Instructions for the task: Your task is to find every line of the data that holds the string "sobre" and copy it.

Records for processing:
=== Begin Enclosure ===
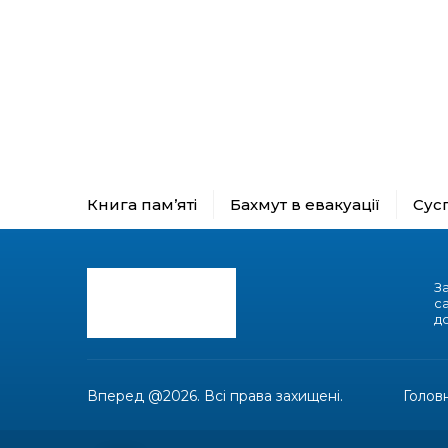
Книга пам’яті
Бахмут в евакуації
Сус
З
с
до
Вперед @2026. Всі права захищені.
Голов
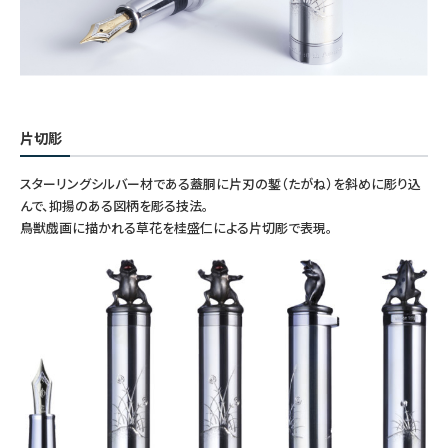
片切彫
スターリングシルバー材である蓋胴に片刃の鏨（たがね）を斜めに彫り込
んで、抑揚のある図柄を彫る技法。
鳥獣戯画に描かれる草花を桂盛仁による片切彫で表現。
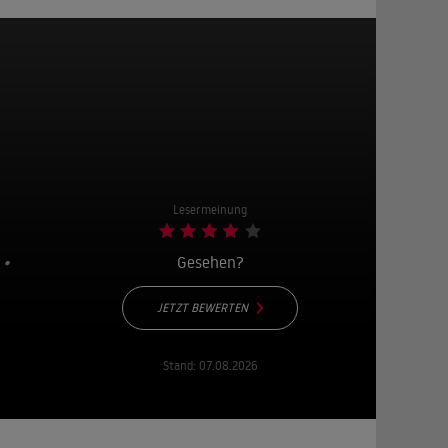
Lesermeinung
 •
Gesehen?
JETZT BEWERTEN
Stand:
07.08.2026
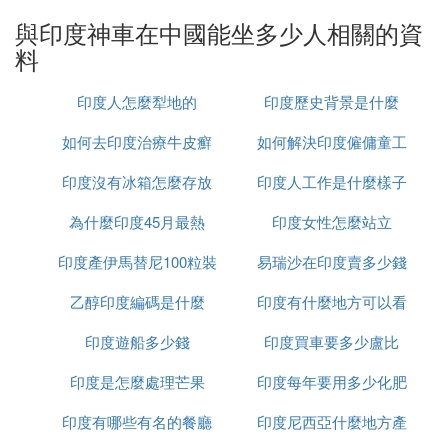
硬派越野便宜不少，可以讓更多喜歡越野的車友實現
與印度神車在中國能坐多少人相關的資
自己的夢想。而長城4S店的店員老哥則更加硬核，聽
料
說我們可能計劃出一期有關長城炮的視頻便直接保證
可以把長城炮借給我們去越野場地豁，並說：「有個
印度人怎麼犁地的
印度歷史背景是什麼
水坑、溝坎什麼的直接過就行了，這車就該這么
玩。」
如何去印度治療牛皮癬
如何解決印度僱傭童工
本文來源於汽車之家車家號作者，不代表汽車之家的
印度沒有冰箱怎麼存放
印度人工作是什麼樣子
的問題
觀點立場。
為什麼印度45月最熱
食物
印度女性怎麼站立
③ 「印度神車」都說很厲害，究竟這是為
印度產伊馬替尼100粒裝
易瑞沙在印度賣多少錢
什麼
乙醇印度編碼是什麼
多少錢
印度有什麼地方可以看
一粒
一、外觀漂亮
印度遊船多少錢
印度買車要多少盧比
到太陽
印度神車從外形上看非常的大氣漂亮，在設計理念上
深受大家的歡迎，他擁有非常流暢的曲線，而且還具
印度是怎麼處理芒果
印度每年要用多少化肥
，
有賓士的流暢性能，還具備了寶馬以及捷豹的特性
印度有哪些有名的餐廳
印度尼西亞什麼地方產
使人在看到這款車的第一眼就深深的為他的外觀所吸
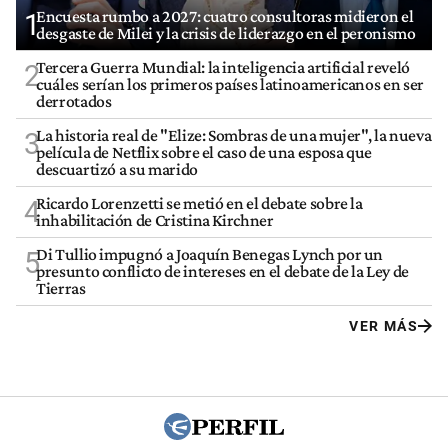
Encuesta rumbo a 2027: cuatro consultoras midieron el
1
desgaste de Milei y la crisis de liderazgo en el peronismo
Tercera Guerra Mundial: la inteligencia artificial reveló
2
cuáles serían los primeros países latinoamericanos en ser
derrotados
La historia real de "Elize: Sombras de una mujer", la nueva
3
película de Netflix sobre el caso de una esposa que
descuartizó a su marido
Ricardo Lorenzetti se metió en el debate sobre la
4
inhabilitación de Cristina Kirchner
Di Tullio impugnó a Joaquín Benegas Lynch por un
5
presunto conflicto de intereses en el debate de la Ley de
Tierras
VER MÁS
=== End Enclosure ===
Answer to the exercise:
película de Netflix sobre el caso de una esposa que
Ricardo Lorenzetti se metió en el debate sobre la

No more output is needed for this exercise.